(Prompt):
In the entries that follow, locate the line with "Segment: <item>stomach</item>. Return", then restate that line and all later lines exactly as they appear, leaving pictures out.

(Data provided):

[Start of Attachment]

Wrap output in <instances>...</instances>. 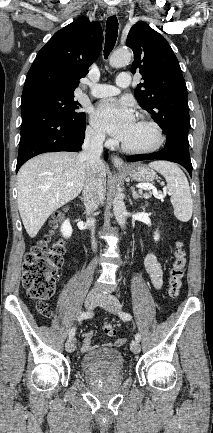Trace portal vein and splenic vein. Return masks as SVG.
Returning a JSON list of instances; mask_svg holds the SVG:
<instances>
[{
  "instance_id": "obj_1",
  "label": "portal vein and splenic vein",
  "mask_w": 213,
  "mask_h": 433,
  "mask_svg": "<svg viewBox=\"0 0 213 433\" xmlns=\"http://www.w3.org/2000/svg\"><path fill=\"white\" fill-rule=\"evenodd\" d=\"M67 186H71V183H68L67 184ZM137 188H139V189H143V190H152L153 191V195L157 198V199H163V197H164V195H162V194H158V192H157V190H156V188L153 186V185H151V184H139V185H137ZM149 196L148 195H146L145 196V198H148Z\"/></svg>"
}]
</instances>
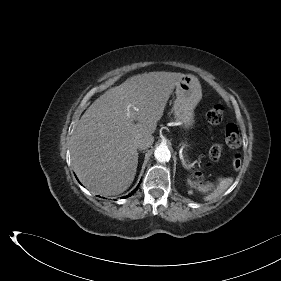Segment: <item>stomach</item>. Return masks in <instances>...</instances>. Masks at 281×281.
<instances>
[{
  "mask_svg": "<svg viewBox=\"0 0 281 281\" xmlns=\"http://www.w3.org/2000/svg\"><path fill=\"white\" fill-rule=\"evenodd\" d=\"M173 112L177 121L186 128L194 123V109L202 98L201 85L197 77L184 75L176 86Z\"/></svg>",
  "mask_w": 281,
  "mask_h": 281,
  "instance_id": "stomach-1",
  "label": "stomach"
}]
</instances>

[End of Attachment]

(Answer space):
Segment: <item>stomach</item>. Return masks in <instances>...</instances>. Masks at 281×281.
<instances>
[{
  "mask_svg": "<svg viewBox=\"0 0 281 281\" xmlns=\"http://www.w3.org/2000/svg\"><path fill=\"white\" fill-rule=\"evenodd\" d=\"M173 112L177 121L186 128L194 123V109L202 98L201 85L197 77L184 75L176 86Z\"/></svg>",
  "mask_w": 281,
  "mask_h": 281,
  "instance_id": "stomach-1",
  "label": "stomach"
}]
</instances>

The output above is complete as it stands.